__DATASET RECORDS__.
====
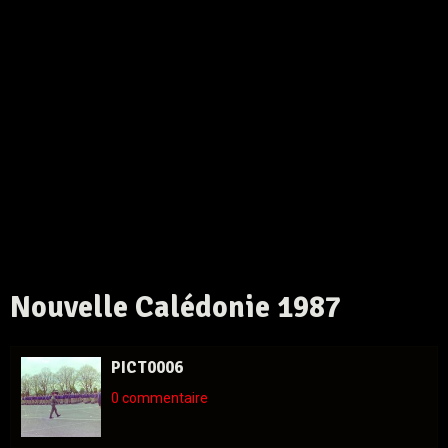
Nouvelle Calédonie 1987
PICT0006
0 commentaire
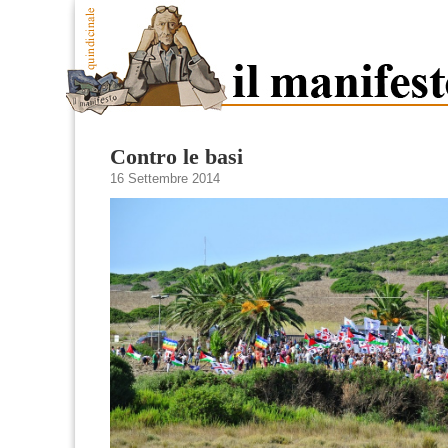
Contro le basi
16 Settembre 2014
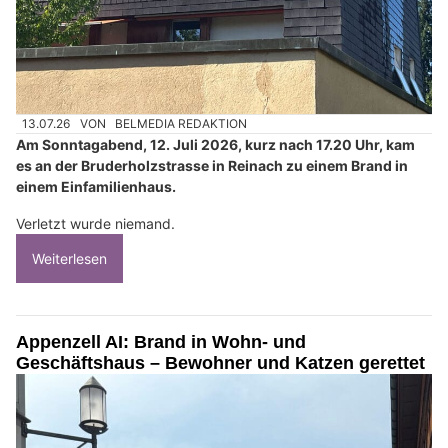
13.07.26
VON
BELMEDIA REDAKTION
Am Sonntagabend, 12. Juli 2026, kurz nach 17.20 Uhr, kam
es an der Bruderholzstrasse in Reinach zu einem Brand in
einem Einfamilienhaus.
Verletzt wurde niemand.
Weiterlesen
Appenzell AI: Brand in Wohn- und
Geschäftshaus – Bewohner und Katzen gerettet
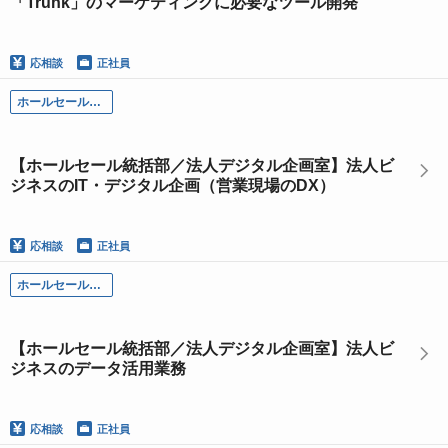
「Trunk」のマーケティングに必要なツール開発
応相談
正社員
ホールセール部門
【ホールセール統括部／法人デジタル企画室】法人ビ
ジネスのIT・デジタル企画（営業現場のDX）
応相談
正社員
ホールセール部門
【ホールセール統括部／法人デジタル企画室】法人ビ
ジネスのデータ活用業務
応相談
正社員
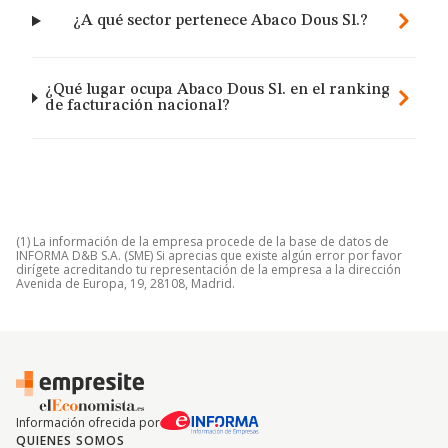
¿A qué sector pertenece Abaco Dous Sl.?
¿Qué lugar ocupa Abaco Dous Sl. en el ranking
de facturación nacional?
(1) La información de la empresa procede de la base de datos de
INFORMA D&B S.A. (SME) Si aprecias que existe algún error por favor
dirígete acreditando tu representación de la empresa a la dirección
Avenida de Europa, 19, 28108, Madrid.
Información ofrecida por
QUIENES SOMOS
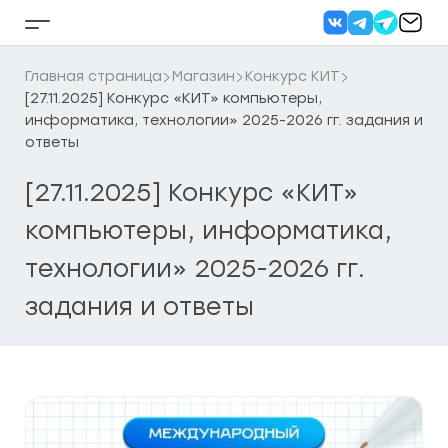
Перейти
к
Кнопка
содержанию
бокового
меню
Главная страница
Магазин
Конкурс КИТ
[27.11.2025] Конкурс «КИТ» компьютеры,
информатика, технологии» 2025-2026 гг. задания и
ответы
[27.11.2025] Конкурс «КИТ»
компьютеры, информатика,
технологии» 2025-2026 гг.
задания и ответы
====
__TASK__. Go line by line through the data above and report each one that holds the string "einem".

__WRITTEN SOLUTION__.
es an der Bruderholzstrasse in Reinach zu einem Brand in
einem Einfamilienhaus.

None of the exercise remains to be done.